**WORK TASK:**
For each entry, output its words exactly and leave any picture behind.

**RECORDS SUPPLIED:**
********

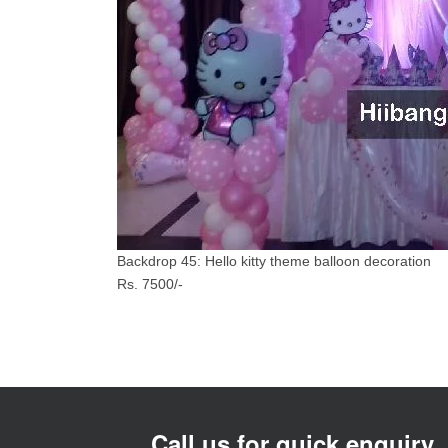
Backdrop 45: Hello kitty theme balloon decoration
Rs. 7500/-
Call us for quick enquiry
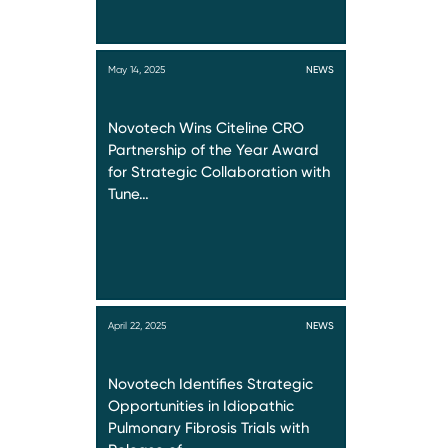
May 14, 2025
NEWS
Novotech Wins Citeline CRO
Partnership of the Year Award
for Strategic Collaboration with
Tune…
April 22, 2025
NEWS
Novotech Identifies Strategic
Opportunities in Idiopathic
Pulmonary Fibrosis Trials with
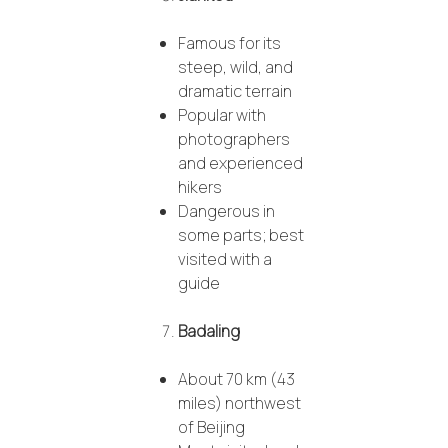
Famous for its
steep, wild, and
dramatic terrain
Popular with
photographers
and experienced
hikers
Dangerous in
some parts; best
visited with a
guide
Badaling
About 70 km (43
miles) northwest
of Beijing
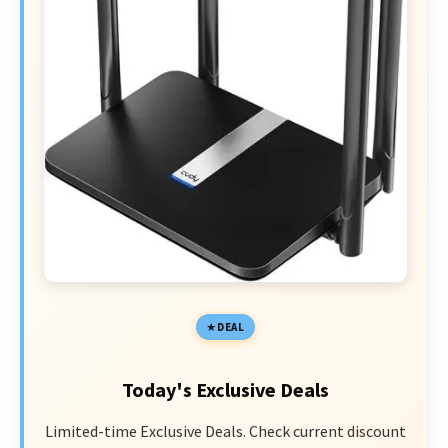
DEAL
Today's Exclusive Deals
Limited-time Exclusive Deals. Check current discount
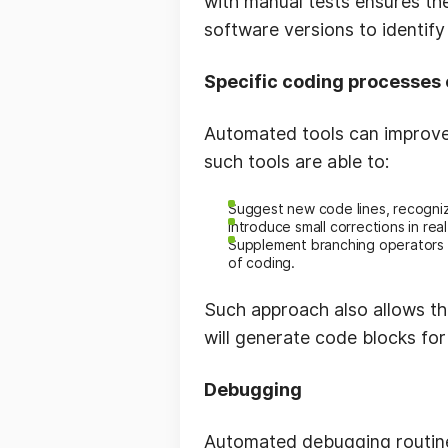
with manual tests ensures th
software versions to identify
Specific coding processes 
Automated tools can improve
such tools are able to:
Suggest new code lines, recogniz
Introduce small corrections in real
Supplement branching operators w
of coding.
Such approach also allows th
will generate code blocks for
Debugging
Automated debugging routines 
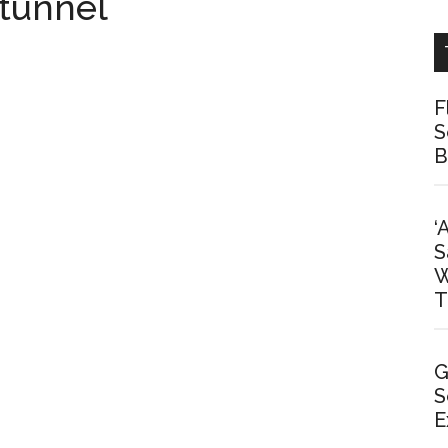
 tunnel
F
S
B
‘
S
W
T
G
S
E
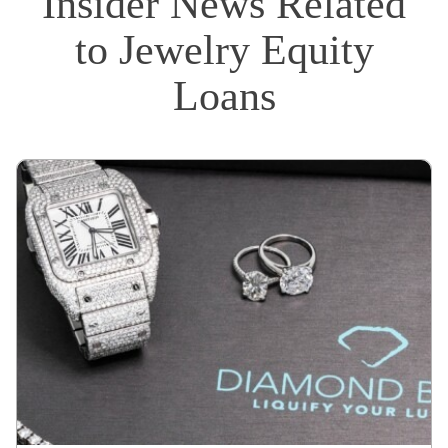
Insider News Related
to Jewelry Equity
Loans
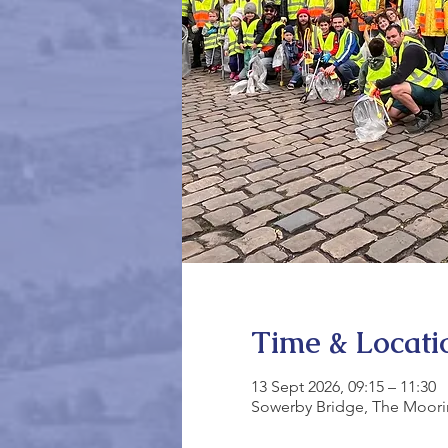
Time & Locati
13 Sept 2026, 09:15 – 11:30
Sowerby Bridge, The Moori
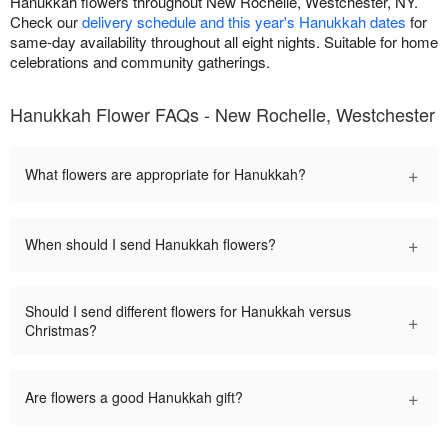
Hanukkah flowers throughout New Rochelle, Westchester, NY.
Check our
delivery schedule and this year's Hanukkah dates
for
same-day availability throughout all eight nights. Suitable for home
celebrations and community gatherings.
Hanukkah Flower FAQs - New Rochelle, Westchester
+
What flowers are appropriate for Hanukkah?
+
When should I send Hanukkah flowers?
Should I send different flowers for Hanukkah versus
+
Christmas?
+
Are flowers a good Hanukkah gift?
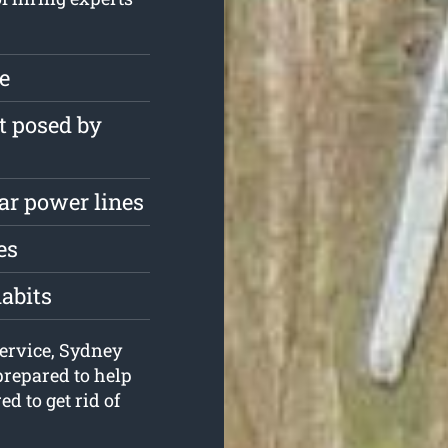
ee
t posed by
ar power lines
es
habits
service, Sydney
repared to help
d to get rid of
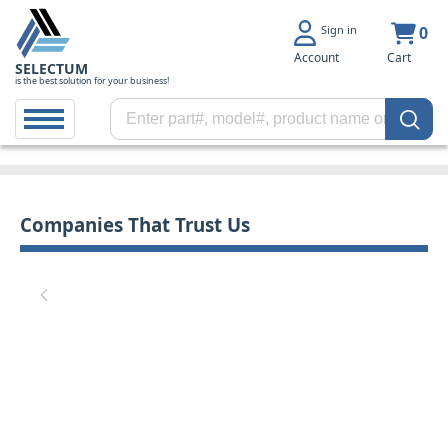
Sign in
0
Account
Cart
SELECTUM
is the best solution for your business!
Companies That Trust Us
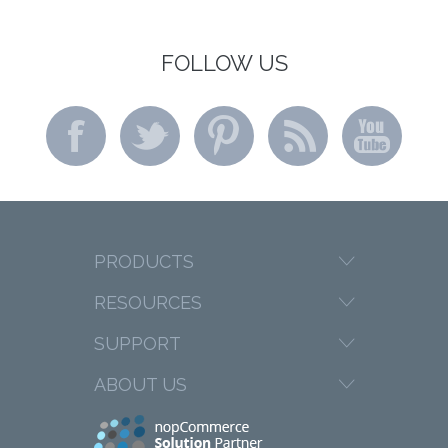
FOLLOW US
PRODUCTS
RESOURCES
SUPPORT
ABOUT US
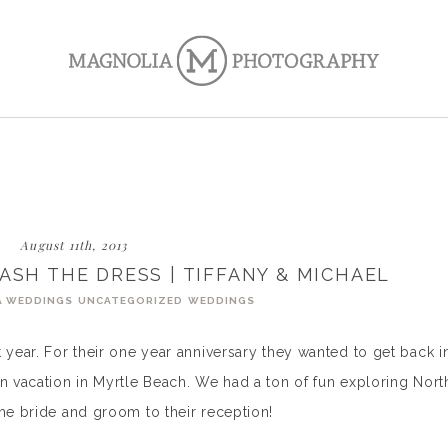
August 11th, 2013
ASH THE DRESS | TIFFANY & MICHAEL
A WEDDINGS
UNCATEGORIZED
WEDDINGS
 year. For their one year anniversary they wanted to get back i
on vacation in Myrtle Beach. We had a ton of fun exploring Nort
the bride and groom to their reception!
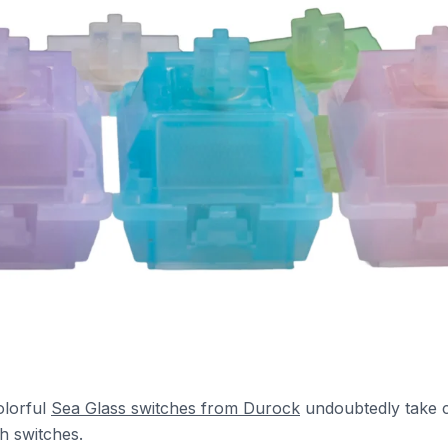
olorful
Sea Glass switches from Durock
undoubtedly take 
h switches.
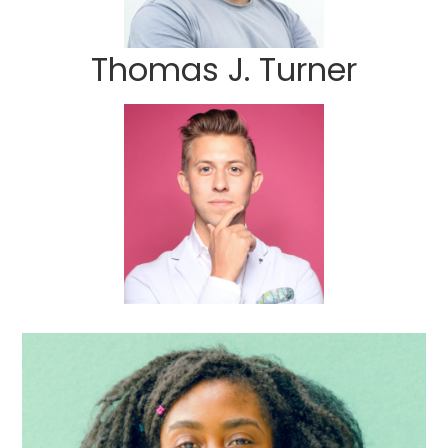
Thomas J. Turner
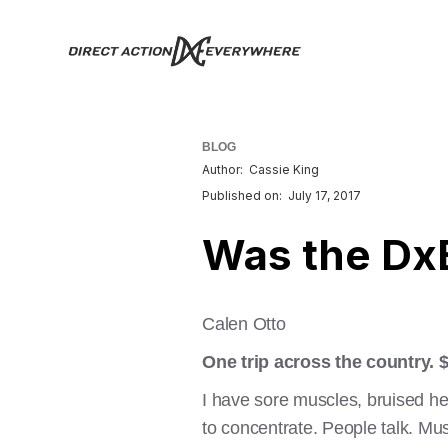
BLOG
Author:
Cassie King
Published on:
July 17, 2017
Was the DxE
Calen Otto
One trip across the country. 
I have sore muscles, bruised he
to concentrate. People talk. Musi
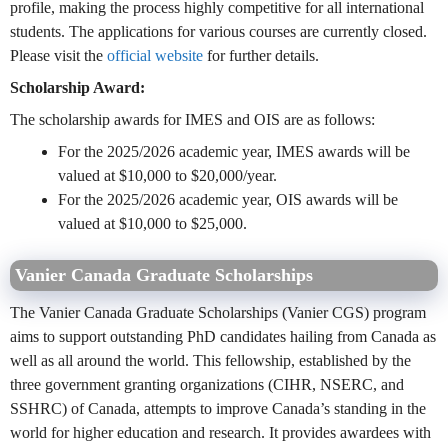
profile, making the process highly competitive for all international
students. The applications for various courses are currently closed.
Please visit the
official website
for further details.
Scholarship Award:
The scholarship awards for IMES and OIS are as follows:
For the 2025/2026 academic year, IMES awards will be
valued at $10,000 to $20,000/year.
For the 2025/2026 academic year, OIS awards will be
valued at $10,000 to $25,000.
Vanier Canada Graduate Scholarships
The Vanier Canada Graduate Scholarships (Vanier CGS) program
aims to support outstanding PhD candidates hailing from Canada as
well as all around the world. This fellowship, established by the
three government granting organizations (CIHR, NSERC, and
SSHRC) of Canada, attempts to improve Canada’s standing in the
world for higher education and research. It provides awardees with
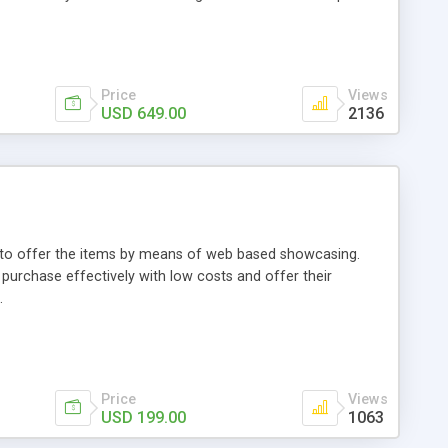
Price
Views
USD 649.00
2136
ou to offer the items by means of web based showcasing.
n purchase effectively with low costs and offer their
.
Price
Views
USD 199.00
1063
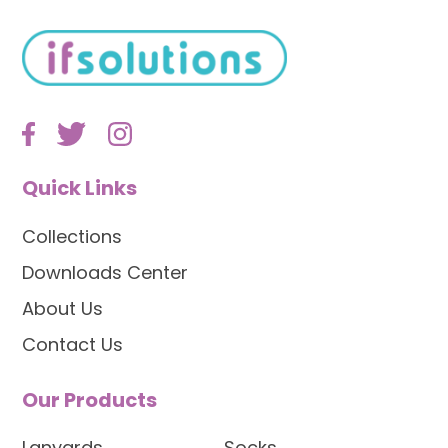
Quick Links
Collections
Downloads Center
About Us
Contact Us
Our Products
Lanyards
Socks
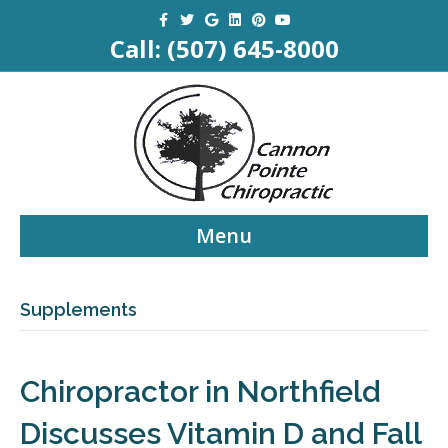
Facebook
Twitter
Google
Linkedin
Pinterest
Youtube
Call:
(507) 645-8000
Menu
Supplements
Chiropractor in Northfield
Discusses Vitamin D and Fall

********

**ANSWER SPACE:**
Backdrop 45: Hello kitty theme balloon decoration
Rs. 7500/-
Call us for quick enquiry
May 14, 2025
NEWS
Novotech Wins Citeline CRO
Partnership of the Year Award
for Strategic Collaboration with
Tune…
April 22, 2025
NEWS
Novotech Identifies Strategic
Opportunities in Idiopathic
Pulmonary Fibrosis Trials with
Famous for its
steep, wild, and
dramatic terrain
Popular with
photographers
and experienced
hikers
Dangerous in
some parts; best
visited with a
guide
Badaling
About 70 km (43
miles) northwest
of Beijing
DEAL
Today's Exclusive Deals
Limited-time Exclusive Deals. Check current discount
with manual tests ensures th
software versions to identify
Specific coding processes 
Automated tools can improve
such tools are able to:
Suggest new code lines, recogniz
Introduce small corrections in real
Supplement branching operators w
of coding.
Such approach also allows th
will generate code blocks for
Debugging
Automated debugging routines 
 tunnel
F
S
B
‘
S
W
T
G
S
E
Insider News Related
to Jewelry Equity
Loans
Time & Locati
13 Sept 2026, 09:15 – 11:30
Sowerby Bridge, The Moori
Hanukkah flowers throughout New Rochelle, Westchester, NY.
Check our
delivery schedule and this year's Hanukkah dates
for
same-day availability throughout all eight nights. Suitable for home
celebrations and community gatherings.
Hanukkah Flower FAQs - New Rochelle, Westchester
+
What flowers are appropriate for Hanukkah?
+
When should I send Hanukkah flowers?
Should I send different flowers for Hanukkah versus
+
Christmas?
+
Are flowers a good Hanukkah gift?
ee
t posed by
ar power lines
es
habits
service, Sydney
repared to help
d to get rid of
Sign in
0
Account
Cart
SELECTUM
is the best solution for your business!
Companies That Trust Us
FOLLOW US
PRODUCTS
RESOURCES
SUPPORT
ABOUT US
August 11th, 2013
ASH THE DRESS | TIFFANY & MICHAEL
A WEDDINGS
UNCATEGORIZED
WEDDINGS
 year. For their one year anniversary they wanted to get back i
on vacation in Myrtle Beach. We had a ton of fun exploring Nort
the bride and groom to their reception!
olorful
Sea Glass switches from Durock
undoubtedly take 
h switches.
Thomas J. Turner
BLOG
Author:
Cassie King
Published on:
July 17, 2017
Was the DxE
Calen Otto
One trip across the country. 
I have sore muscles, bruised he
to concentrate. People talk. Musi
profile, making the process highly competitive for all international
students. The applications for various courses are currently closed.
Please visit the
official website
for further details.
Scholarship Award:
The scholarship awards for IMES and OIS are as follows:
For the 2025/2026 academic year, IMES awards will be
valued at $10,000 to $20,000/year.
For the 2025/2026 academic year, OIS awards will be
valued at $10,000 to $25,000.
Vanier Canada Graduate Scholarships
The Vanier Canada Graduate Scholarships (Vanier CGS) program
aims to support outstanding PhD candidates hailing from Canada as
well as all around the world. This fellowship, established by the
three government granting organizations (CIHR, NSERC, and
SSHRC) of Canada, attempts to improve Canada’s standing in the
world for higher education and research. It provides awardees with
Price
Views
USD 649.00
2136
ou to offer the items by means of web based showcasing.
n purchase effectively with low costs and offer their
.
Price
Views
USD 199.00
1063
Quick Links
Collections
Downloads Center
About Us
Contact Us
Our Products
Lanyards
Socks
Facebook
Twitter
Google
Linkedin
Pinterest
Youtube
Call:
(507) 645-8000
Menu
Supplements
Chiropractor in Northfield
Discusses Vitamin D and Fall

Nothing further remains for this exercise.